Collins’ concerns, such as they are, are about the timing of these allegations, a concern she has elevated to be at least equal to if not weighted more heavily than justice for a victim who, if she’s telling the truth, was shoved into a bedroom, pushed down onto a bed, assaulted and had her mouth covered as she screamed, during which she felt as if she might die.
So Collins’ is more concerned about the “timing” of an allegation than the allegation itself, although the allegation is far worse than any delay in a vote.
This is how Republicans treat women (and sure, the Democrats used to do this too, but they don’t anymore, so spare me the whataboutisms because unless this is history class, they are not relevant to this discussion).
Republicans are accusing Democrats of dirty tactics with Ford‘s allegations, when it is Republicans who are smearing a woman who passed an FBI administered lie detector test.

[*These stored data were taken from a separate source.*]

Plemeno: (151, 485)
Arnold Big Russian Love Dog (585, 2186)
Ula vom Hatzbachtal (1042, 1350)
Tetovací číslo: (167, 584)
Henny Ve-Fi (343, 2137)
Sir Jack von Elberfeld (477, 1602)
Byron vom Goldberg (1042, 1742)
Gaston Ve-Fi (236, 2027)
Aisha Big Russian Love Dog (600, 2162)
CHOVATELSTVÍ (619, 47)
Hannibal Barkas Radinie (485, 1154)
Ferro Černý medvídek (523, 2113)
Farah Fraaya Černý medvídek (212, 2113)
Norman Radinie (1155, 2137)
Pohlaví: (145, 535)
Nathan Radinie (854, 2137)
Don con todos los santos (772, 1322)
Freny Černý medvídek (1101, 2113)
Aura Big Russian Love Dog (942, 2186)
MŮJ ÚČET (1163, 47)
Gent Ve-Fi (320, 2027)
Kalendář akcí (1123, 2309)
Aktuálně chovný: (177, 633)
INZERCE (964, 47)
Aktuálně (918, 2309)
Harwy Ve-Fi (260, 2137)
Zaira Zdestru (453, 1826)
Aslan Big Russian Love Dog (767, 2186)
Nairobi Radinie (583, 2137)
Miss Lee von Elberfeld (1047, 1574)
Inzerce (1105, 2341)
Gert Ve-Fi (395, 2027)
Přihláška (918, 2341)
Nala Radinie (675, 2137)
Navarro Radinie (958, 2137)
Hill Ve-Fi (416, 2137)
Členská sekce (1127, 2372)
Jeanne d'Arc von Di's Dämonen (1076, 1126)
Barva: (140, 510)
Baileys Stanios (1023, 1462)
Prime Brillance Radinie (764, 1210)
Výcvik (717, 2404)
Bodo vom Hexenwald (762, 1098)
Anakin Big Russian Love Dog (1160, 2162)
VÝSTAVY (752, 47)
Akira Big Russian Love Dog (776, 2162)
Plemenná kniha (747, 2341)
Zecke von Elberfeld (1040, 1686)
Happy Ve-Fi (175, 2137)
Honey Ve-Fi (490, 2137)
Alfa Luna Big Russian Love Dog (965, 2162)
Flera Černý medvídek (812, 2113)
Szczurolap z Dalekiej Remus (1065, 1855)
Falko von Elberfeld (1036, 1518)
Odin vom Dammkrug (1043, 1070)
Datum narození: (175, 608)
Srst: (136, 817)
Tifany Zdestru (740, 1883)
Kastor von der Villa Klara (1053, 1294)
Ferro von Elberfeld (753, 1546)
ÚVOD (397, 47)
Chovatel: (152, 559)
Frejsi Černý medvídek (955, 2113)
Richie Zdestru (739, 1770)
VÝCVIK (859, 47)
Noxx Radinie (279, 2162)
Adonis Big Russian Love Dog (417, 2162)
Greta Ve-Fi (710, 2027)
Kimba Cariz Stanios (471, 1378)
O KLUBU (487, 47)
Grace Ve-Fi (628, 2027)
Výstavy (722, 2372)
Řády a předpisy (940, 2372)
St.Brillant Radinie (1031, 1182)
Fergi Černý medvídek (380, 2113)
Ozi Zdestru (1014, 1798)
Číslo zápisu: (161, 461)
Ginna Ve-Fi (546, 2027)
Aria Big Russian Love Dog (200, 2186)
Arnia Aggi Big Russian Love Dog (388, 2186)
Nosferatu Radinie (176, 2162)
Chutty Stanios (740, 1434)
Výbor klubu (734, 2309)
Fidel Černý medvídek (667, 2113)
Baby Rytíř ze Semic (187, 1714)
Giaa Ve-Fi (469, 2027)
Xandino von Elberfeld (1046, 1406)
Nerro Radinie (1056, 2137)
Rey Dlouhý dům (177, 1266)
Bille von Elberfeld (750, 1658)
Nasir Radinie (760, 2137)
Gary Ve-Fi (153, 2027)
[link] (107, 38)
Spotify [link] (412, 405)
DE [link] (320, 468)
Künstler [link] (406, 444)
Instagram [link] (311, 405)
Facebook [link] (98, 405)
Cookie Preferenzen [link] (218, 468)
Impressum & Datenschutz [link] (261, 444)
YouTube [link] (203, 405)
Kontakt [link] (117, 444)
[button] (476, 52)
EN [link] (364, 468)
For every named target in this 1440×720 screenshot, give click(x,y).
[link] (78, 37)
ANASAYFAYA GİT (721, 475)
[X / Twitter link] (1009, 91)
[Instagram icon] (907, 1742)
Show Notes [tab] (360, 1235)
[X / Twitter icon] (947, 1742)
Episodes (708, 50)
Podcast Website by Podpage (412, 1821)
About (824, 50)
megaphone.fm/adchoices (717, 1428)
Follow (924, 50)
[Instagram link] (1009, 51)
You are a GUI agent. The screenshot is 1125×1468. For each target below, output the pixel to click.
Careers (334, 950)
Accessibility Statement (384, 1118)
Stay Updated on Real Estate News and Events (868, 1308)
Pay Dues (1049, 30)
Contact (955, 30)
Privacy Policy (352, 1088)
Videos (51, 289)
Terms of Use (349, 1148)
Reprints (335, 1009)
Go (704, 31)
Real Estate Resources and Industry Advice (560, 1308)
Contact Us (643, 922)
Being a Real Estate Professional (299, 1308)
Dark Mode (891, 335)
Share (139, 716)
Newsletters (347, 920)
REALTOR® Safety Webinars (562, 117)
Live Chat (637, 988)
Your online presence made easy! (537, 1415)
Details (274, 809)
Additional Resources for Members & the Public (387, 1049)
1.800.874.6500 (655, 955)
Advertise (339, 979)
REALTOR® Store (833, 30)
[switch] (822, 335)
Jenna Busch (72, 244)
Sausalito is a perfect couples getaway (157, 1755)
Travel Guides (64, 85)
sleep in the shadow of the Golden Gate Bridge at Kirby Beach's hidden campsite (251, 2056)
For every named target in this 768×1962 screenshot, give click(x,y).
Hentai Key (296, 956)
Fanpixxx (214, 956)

Republicans are accusing the Democrats of dirty tactics, when Senator Feinstein did the honorable thing of not disclosing this victim’s letter because she was not ready to come forward. If anything, this speaks to putting victims first, which is how things should be. I see no concern at all for victims from the majority of Republicans (save Senator Jeff Flake of Arizona, who courageously took a stand against his whole party by standing up for justice, which is getting to the truth- not assuming either way). Yes, see, even though I am “biased” by having the knowledge of what a perpetrator does and says under these circumstances, I still value real justice, which is trying to determine the truth.
I’m not advocating jumping to “Kavanaugh guilty”, so it’s odd that Republicans have already jumped to “Ford liar.” What are they hiding?
Republicans can’t read a room. They’ve got their 1980s playbook, but this is 2018. Women have had two years to deal with pain of having a known sexual assaulter as president. We are ready for their lame character assassination of Christine Ford. We see them for what they are. We know why they are doing this, and we know why they assume it’s okay to smear Ford‘s name while defending an established liar.
Every 98 seconds another American is sexually assaulted. Victims are women, children, and men. We see right through this tired subterfuge playbook. It has worked for Trump and his kind for years, but his election actually changed all of that. We are all discussing these things publicly now, and not afraid to call it what it is.
The more Republicans attack Ford, the more it looks like Ford might have not just a point, but perhaps is the tip of the iceberg.
Even if Kavanaugh is not guilty of this, the attack Republicans are engaging in enables rapists and predators. They are attacking the alleged victim, saying she’s a liar with bad motives — when in fact it is the man here who has a reason to lie. This is unconscionable in the days of #MeToo.